(Beginning of INPUT FOR THIS TASK)

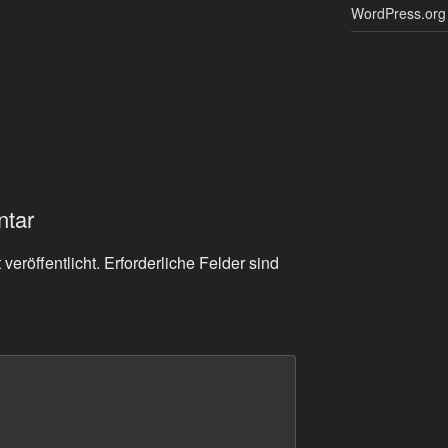
WordPress.org
ntar
veröffentlicht.
Erforderliche Felder sind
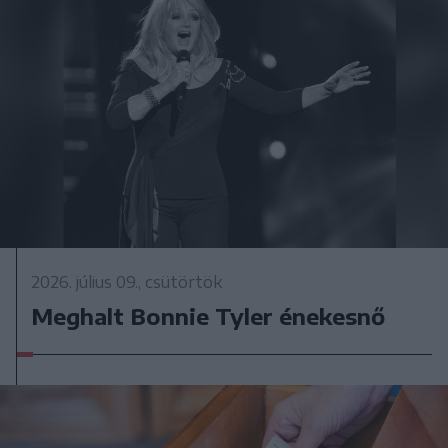
2026. július 09., csütörtök
Meghalt Bonnie Tyler énekesnő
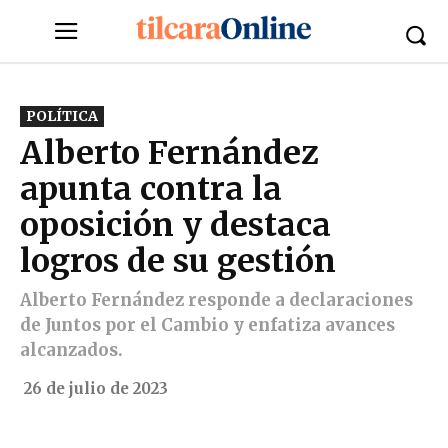
POLÍTICA
Alberto Fernández
apunta contra la
oposición y destaca
logros de su gestión
Alberto Fernández responde a declaraciones
de Juntos por el Cambio y enfatiza avances
alcanzados.
26 de julio de 2023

(End of INPUT FOR THIS TASK)

__EXERCISE INSTRUCTIONS__.
Only the lines from the one containing "Alberto Fernández responde a declaraciones" through the final line of the records above should be printed, exactly as they stand.

__RESPONSE__.
Alberto Fernández responde a declaraciones
de Juntos por el Cambio y enfatiza avances
alcanzados.
26 de julio de 2023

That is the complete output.